YOUR OBJECTIVE.
Lift out each line of the data that holds "Anne".
===
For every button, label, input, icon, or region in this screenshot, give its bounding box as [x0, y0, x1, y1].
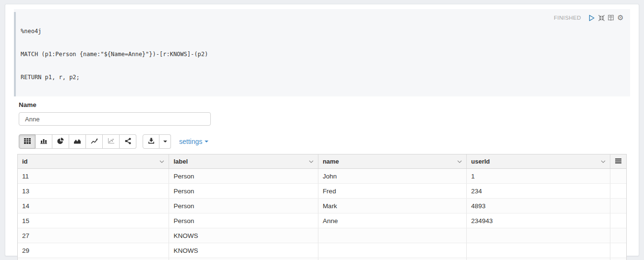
cell-menu — [610, 258, 626, 260]
share-icon — [125, 138, 131, 146]
column-header-label[interactable]: label — [169, 154, 318, 168]
line-chart-button[interactable] — [86, 134, 103, 149]
column-label: id — [22, 158, 28, 165]
table-row: 14 Person Mark 4893 — [18, 199, 626, 213]
cell-menu — [610, 213, 626, 228]
area-chart-icon — [74, 138, 81, 145]
table-view-button[interactable] — [19, 134, 36, 149]
compress-icon[interactable] — [596, 13, 606, 22]
chevron-down-icon[interactable] — [457, 160, 462, 163]
paragraph-controls: FINISHED ⚙ — [554, 13, 625, 22]
paragraph-card: %neo4j MATCH (p1:Person {name:"${Name=An… — [5, 4, 639, 256]
cell-label: Person — [169, 184, 318, 198]
cell-label: Person — [169, 213, 318, 228]
download-group — [143, 134, 171, 149]
code-line: RETURN p1, r, p2; — [21, 73, 208, 81]
code-text: %neo4j MATCH (p1:Person {name:"${Name=An… — [21, 12, 208, 96]
cell-label: Person — [169, 169, 318, 183]
result-table: id label name userId 11 Person — [17, 154, 627, 260]
grid-menu-button[interactable] — [610, 154, 626, 168]
table-header-row: id label name userId — [18, 154, 626, 169]
gear-glyph: ⚙ — [617, 14, 623, 22]
cell-menu — [610, 228, 626, 243]
code-editor[interactable]: %neo4j MATCH (p1:Person {name:"${Name=An… — [14, 9, 630, 96]
table-row: 13 Person Fred 234 — [18, 184, 626, 199]
chevron-down-icon[interactable] — [159, 160, 164, 163]
pie-chart-icon — [57, 138, 64, 146]
cell-id: 11 — [18, 169, 169, 183]
result-toolbar: settings — [19, 134, 630, 149]
name-field-label: Name — [19, 101, 630, 108]
cell-name: John — [318, 169, 467, 183]
cell-menu — [610, 184, 626, 198]
code-line: %neo4j — [21, 27, 208, 35]
cell-userId: 234 — [467, 184, 610, 198]
scatter-chart-button[interactable] — [103, 134, 120, 149]
settings-dropdown[interactable]: settings — [179, 138, 208, 145]
cell-id: 13 — [18, 184, 169, 198]
cell-name: Mark — [318, 199, 467, 213]
table-icon — [24, 138, 31, 145]
area-chart-button[interactable] — [69, 134, 86, 149]
cell-label: Person — [169, 199, 318, 213]
share-button[interactable] — [120, 134, 136, 149]
settings-label: settings — [179, 138, 202, 145]
status-badge: FINISHED — [554, 15, 581, 21]
cell-id: 15 — [18, 213, 169, 228]
column-label: name — [323, 158, 339, 165]
table-row: 29 KNOWS — [18, 243, 626, 258]
cell-name: Fred — [318, 184, 467, 198]
chevron-down-icon[interactable] — [309, 160, 314, 163]
pie-chart-button[interactable] — [52, 134, 69, 149]
download-icon — [148, 138, 155, 145]
bar-chart-icon — [40, 138, 47, 145]
download-caret-button[interactable] — [159, 134, 171, 149]
cell-userId: 234943 — [467, 213, 610, 228]
chart-type-group — [19, 134, 136, 149]
play-icon[interactable] — [587, 13, 596, 22]
bar-chart-button[interactable] — [36, 134, 52, 149]
table-row: 28 KNOWS — [18, 258, 626, 260]
hamburger-icon — [615, 158, 621, 165]
cell-name — [318, 243, 467, 258]
chevron-down-icon[interactable] — [601, 160, 606, 163]
cell-menu — [610, 243, 626, 258]
cell-name — [318, 228, 467, 243]
cell-id: 27 — [18, 228, 169, 243]
table-row: 27 KNOWS — [18, 228, 626, 243]
gear-icon[interactable]: ⚙ — [616, 13, 625, 22]
code-block[interactable]: %neo4j MATCH (p1:Person {name:"${Name=An… — [14, 12, 626, 96]
cell-userId: 4893 — [467, 199, 610, 213]
table-row: 11 Person John 1 — [18, 169, 626, 184]
caret-down-icon — [205, 141, 208, 142]
caret-down-icon — [163, 141, 167, 142]
column-header-id[interactable]: id — [18, 154, 169, 168]
line-chart-icon — [91, 138, 98, 145]
column-header-name[interactable]: name — [318, 154, 467, 168]
scatter-chart-icon — [108, 138, 114, 145]
download-button[interactable] — [143, 134, 159, 149]
dynamic-form: Name — [19, 101, 630, 126]
cell-id: 28 — [18, 258, 169, 260]
table-row: 15 Person Anne 234943 — [18, 213, 626, 228]
table-body: 11 Person John 1 13 Person Fred 234 14 P… — [18, 169, 626, 260]
cell-userId — [467, 243, 610, 258]
code-line: MATCH (p1:Person {name:"${Name=Anne}"})-… — [21, 50, 208, 58]
book-icon[interactable] — [606, 13, 616, 22]
cell-name — [318, 258, 467, 260]
column-header-userId[interactable]: userId — [467, 154, 610, 168]
editor-accent-bar — [14, 12, 16, 96]
cell-menu — [610, 169, 626, 183]
cell-id: 29 — [18, 243, 169, 258]
cell-userId: 1 — [467, 169, 610, 183]
cell-menu — [610, 199, 626, 213]
cell-name: Anne — [318, 213, 467, 228]
cell-label: KNOWS — [169, 228, 318, 243]
cell-label: KNOWS — [169, 258, 318, 260]
cell-label: KNOWS — [169, 243, 318, 258]
column-label: userId — [471, 158, 490, 165]
cell-id: 14 — [18, 199, 169, 213]
name-input[interactable] — [19, 112, 211, 126]
column-label: label — [173, 158, 188, 165]
cell-userId — [467, 228, 610, 243]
===
WRITTEN RESPONSE.
table-row: 15 Person Anne 234943 — [18, 213, 626, 228]
code-line: MATCH (p1:Person {name:"${Name=Anne}"})-… — [21, 50, 208, 58]
cell-name: Anne — [318, 213, 467, 228]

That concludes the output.